Vulnerability identifier: #VU62716
Vulnerability risk: High
CVSSv3.1: 8.5 [CVSS:3.1/AV:N/AC:L/PR:N/UI:N/S:U/C:H/I:H/A:H/E:U/RL:O/RC:C]
CVE-ID:
CWE-ID:
CWE-20
Exploitation vector: Network
Exploit availability: No
Vulnerable software:
Postgresql JDBC Driver
Universal components / Libraries /
Libraries used by multiple products
Vendor: PostgreSQL Global Development Group
Description
The vulnerability allows a remote attacker to create arbitrary files on the system.
The vulnerability exists due to insufficient validation of user-supplied input when handling jdbc URL or its properties. A remote attacker can call java.util.logging.FileHandler to write to arbitrary files through the loggerFile and loggerLevel connection properties.

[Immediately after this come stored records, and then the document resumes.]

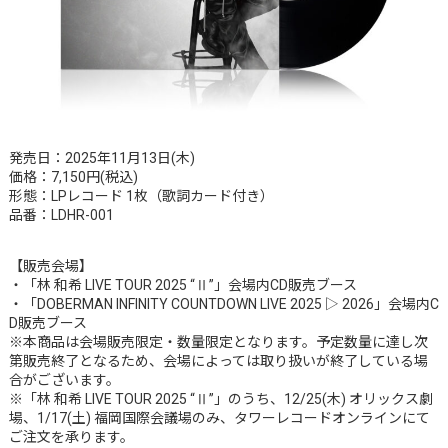
発売日：2025年11月13日(木)
価格：7,150円(税込)
形態：LPレコード 1枚（歌詞カード付き）
品番：LDHR-001
【販売会場】
・「林 和希 LIVE TOUR 2025 “Ⅱ”」会場内CD販売ブース
・「DOBERMAN INFINITY COUNTDOWN LIVE 2025 ▷ 2026」会場内C
D販売ブース
※本商品は会場販売限定・数量限定となります。予定数量に達し次
第販売終了となるため、会場によっては取り扱いが終了している場
合がございます。
※「林 和希 LIVE TOUR 2025 “Ⅱ”」のうち、12/25(木) オリックス劇
場、1/17(土) 福岡国際会議場のみ、タワーレコードオンラインにて
ご注文を承ります。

Successful exploitation of the vulnerability may allow an attacker to create and executable arbitraru JSP file under a Tomcat web root.
Mitigation
Install updates from vendor's website.
Vulnerable software versions
Postgresql JDBC Driver: 42.3.0 - 42.3.2, 42.2.0 - 42.2.25, 42.1.0 - 42.1.4
External links
http://github.com/pgjdbc/pgjdbc/security/advisories/GHSA-673j-qm5f-xpv8
http://jdbc.postgresql.org/documentation/changelog.html#version_42.3.3
http://github.com/pgjdbc/pgjdbc/pull/2454/commits/017b929977b4f85795f9ad2fa5de6e80978b8ccc
http://jdbc.postgresql.org/documentation/head/tomcat.html
Can this vulnerability be exploited remotely?
Yes. This vulnerability can be exploited by a remote non-authenticated attacker via the Internet.
Is there known malware, which exploits this vulnerability?
No. We are not aware of malware exploiting this vulnerability.